Miedo y odio asoman a los ojos de Jack.

—¡Por qué tú, cabrón...!

—No intento traicionarle... —empieza Olly. No tiene la oportunidad de terminar, ya que Jack, con la velocidad de un hombre de la mitad de su edad, le agarra por el cuello y lo empuja contra la barandilla. Los chicos de la Brigada Marina se echan hacia atrás, sobrepasados por la situación.

—¿¡¡Quién te lo ha dicho!? —suelta furioso Jack—. ¿¡La policía!?

—¡Puedo ayudarle a que se sepa su versión de la historia!

—¡Sois todos igual de cerdos, chismorreando y lanzando acusaciones!

—¡Creo que debería soltarme! —dice Olly, medio estrangulado. Jack le suelta, y de pronto es otra vez viejo y débil.

—¿Cuánto hace que me conoces? —implora en un hilo de voz—. ¿Cuándo he hecho algo indecente con un niño?

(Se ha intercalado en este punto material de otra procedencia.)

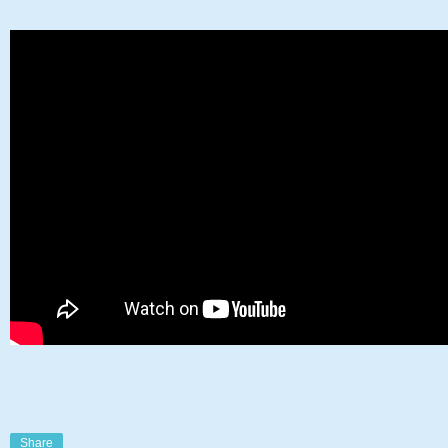
Share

—Vale, si podemos ir a hablar dentro... —jadea Olly.

—¿Y que me pongas trampas para que me incriminen? ¿Eso es lo que quiere la puta de tu jefa?

—Eso ha sido muy fuerte: ¿cómo voy a incriminarle, si usted es inocente?

—Ya, te han enseñado a ser una rata lista, ¿verdad? Fuera. Lárgate, sabandija. ¡Fuera!

Olly sabe cuándo le han vencido. Deja el refugio de la Brigada Marina a medio correr, perdido en sus pensamientos. No se fija que Nige Carter está aparcado cerca, tomando patatas fritas en la cabina de su camioneta. Con la ventanilla bajada y el viento a su favor, ha oído todas y cada una de las palabras.